You might imagine that disclosure of those ministers’ names would be a no-brainer. In this day and time, how could anyone possibly believe that such information could rightly be kept secret?

Yet the BGCT does keep that information secret. They defend it by calling it “confidential;” I call it “secret.” Whichever word you use, the reality remains the same: The people who most need to know – i.e., the parents in the pews – have still not been told the names of the ministers in that file.

How many molesting ministers’ names are in that file and how many kids have they hurt? Why aren’t the parents of Baptist kids entitled to know which ministers’ names are in that file?

I asked those same two questions over a year ago in a Dallas Morning News op-ed piece. The questions are just as valid today as they were then.

Last year, we also urged the BGCT to begin archiving abuse reports received from abuse victims, and not merely abuse reports received from church officials. Why? Because all too often church officials try to keep scandal a secret, and perpetrators wind up moving on to other churches. It’s a well-known pattern.
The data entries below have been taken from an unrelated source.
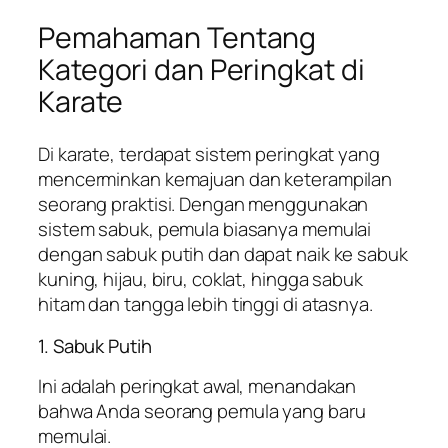
Pemahaman Tentang
Kategori dan Peringkat di
Karate
Di karate, terdapat sistem peringkat yang
mencerminkan kemajuan dan keterampilan
seorang praktisi. Dengan menggunakan
sistem sabuk, pemula biasanya memulai
dengan sabuk putih dan dapat naik ke sabuk
kuning, hijau, biru, coklat, hingga sabuk
hitam dan tangga lebih tinggi di atasnya.
1. Sabuk Putih
Ini adalah peringkat awal, menandakan
bahwa Anda seorang pemula yang baru
memulai.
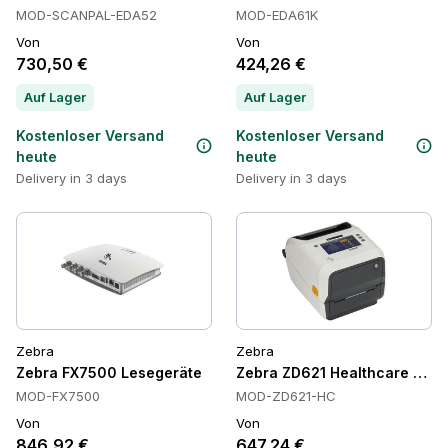
MOD-SCANPAL-EDA52
MOD-EDA61K
Von
Von
730,50 €
424,26 €
Auf Lager
Auf Lager
Kostenloser Versand
Kostenloser Versand
heute
heute
Delivery in 3 days
Delivery in 3 days
Zebra
Zebra
Zebra FX7500 Lesegeräte
Zebra ZD621 Healthcare Etiket
MOD-FX7500
MOD-ZD621-HC
Von
Von
846,92 €
647,24 €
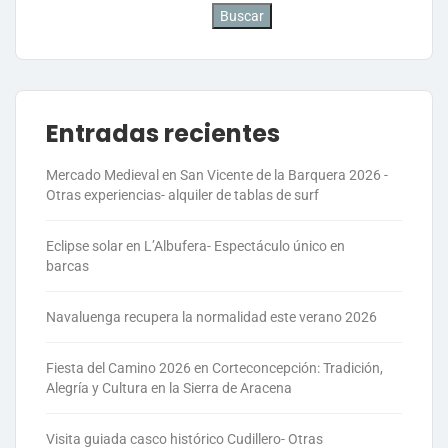
Buscar
Entradas recientes
Mercado Medieval en San Vicente de la Barquera 2026 -
Otras experiencias- alquiler de tablas de surf
Eclipse solar en L’Albufera- Espectáculo único en
barcas
Navaluenga recupera la normalidad este verano 2026
Fiesta del Camino 2026 en Corteconcepción: Tradición,
Alegría y Cultura en la Sierra de Aracena
Visita guiada casco histórico Cudillero- Otras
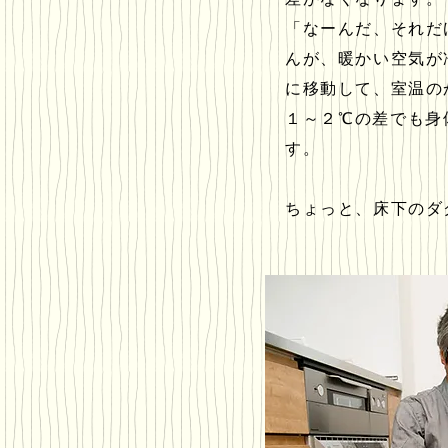
「なーんだ、それだ
んが、暖かい空気が
に移動して、室温の
１～２℃の差でも身
す。
ちょっと、床下のダ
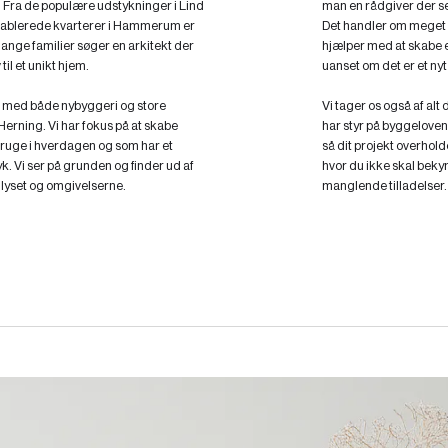
Fra de populære udstykninger i Lind
man en rådgiver der ser
 etablerede kvarterer i Hammerum er
Det handler om meget m
 Mange familier søger en arkitekt der
hjælper med at skabe e
il et unikt hjem.
uanset om det er et nyt 
i med både nybyggeri og store
Vi tager os også af al
 Herning. Vi har fokus på at skabe
har styr på byggelove
bruge i hverdagen og som har et
så dit projekt overholde
k. Vi ser på grunden og finder ud af
hvor du ikke skal bekym
 lyset og omgivelserne.
manglende tilladelser.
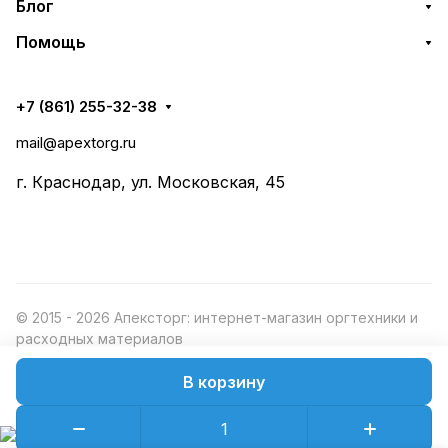
Блог
Помощь
+7 (861) 255-32-38
mail@apextorg.ru
г. Краснодар, ул. Московская, 45
© 2015 - 2026 Апексторг: интернет-магазин оргтехники и
расходных материалов
В корзину
Конфиденциальность
Оферта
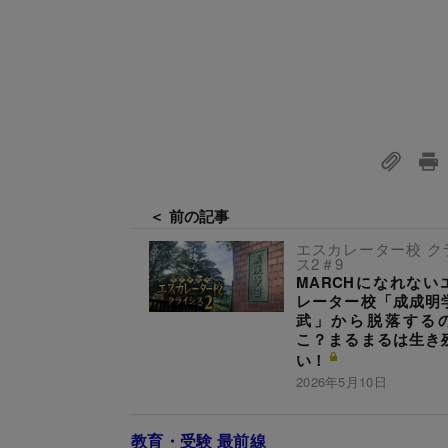
＜ 前の記事
エスカレーター校 ク
ス2＃9
MARCHになれない
レーター校「成成明
武」から脱落する
こ？まるまるは生き
い！
2026年5月10日
教育・受験 最前線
Just a few months ago, Joe Trull said that the BGCT’s confidential file contains “about 11 cases involving clergy abuse with minors.” Since it’s a secret file, we are afforded no alternative other than to simply take Trull’s word as to the number. However, Trull himself acknowledged that these 11 are “just the tip of the iceberg” because churches don’t have to report cases to the BGCT and “aren’t likely to.”
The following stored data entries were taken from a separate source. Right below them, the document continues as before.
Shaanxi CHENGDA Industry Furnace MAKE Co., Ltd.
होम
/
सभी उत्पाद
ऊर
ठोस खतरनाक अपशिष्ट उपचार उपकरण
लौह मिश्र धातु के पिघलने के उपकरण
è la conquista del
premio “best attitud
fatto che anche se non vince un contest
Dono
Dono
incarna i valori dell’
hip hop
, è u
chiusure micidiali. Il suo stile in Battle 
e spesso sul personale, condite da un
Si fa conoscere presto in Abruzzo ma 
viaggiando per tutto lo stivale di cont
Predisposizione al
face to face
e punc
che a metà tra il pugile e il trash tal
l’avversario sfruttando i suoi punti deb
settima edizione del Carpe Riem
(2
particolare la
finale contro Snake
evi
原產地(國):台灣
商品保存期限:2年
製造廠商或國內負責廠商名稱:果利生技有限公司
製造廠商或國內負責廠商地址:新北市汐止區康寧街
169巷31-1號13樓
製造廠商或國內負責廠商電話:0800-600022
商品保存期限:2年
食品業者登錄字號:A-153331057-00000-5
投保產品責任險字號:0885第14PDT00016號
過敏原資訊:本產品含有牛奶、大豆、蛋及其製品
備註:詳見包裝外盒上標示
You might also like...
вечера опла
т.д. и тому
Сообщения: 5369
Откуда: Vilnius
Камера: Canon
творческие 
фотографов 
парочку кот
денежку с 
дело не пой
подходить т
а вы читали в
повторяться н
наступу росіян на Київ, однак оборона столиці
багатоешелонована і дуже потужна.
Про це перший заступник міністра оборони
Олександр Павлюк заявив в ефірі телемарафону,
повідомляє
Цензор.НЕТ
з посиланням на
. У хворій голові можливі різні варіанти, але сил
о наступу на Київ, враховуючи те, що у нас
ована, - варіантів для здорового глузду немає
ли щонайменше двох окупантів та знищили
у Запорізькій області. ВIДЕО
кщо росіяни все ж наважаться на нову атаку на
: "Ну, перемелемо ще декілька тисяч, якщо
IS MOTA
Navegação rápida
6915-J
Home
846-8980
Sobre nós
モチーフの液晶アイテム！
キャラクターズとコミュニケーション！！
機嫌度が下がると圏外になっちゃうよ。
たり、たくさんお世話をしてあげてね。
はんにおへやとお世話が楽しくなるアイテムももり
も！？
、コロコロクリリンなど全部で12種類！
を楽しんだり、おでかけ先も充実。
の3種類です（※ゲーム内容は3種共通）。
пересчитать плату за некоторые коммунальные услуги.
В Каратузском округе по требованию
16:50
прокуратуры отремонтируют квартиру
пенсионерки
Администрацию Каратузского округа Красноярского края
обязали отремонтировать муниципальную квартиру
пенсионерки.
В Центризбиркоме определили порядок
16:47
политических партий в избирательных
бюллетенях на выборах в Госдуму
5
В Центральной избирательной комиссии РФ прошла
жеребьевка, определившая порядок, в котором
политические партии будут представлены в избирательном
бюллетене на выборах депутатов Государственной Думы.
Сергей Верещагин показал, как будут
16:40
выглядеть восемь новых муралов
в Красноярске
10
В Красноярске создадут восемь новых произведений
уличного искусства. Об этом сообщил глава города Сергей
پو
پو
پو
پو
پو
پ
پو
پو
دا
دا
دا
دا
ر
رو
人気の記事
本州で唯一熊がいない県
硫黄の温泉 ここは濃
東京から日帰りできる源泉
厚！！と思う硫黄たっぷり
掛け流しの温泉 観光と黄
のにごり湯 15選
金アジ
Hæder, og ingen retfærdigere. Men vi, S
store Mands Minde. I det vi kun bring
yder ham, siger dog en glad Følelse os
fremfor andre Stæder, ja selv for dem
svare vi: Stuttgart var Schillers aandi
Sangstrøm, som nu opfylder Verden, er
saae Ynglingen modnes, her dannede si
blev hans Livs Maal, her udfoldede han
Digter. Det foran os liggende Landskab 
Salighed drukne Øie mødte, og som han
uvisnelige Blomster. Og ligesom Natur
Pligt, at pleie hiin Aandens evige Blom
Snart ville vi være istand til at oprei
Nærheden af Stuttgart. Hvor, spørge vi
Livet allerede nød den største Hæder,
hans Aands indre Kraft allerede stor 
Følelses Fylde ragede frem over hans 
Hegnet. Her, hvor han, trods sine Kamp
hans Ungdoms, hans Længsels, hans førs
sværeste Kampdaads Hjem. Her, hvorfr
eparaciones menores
“In the normal scenario, they just try to keep it secret,” said Trull.

So…the BGCT receives clergy abuse reports only from churches, and not from victims, even though the BGCT knows full-well that most churches don’t report abuse. That doesn’t seem very functional, does it? It’s certainly not a system that’s likely to be effective for protecting kids and ridding the ranks of clergy predators.

Even in the rare case when a church actually does report abuse, the names that comprise even that most-substantiated “tip of the iceberg” will still remain secret anyway. They sit in that secret file cabinet at the BGCT.

Who are the Baptist clergy-perpetrators in those 11 “tip of the iceberg” cases? Why aren’t the parents of kids in Baptist churches entitled to know at least that much?

The BGCT’s annual meeting is coming up again at the end of October. How many more annual meetings will come and go before Texas Baptists finally rise up out of their pews and say “Protect our kids!”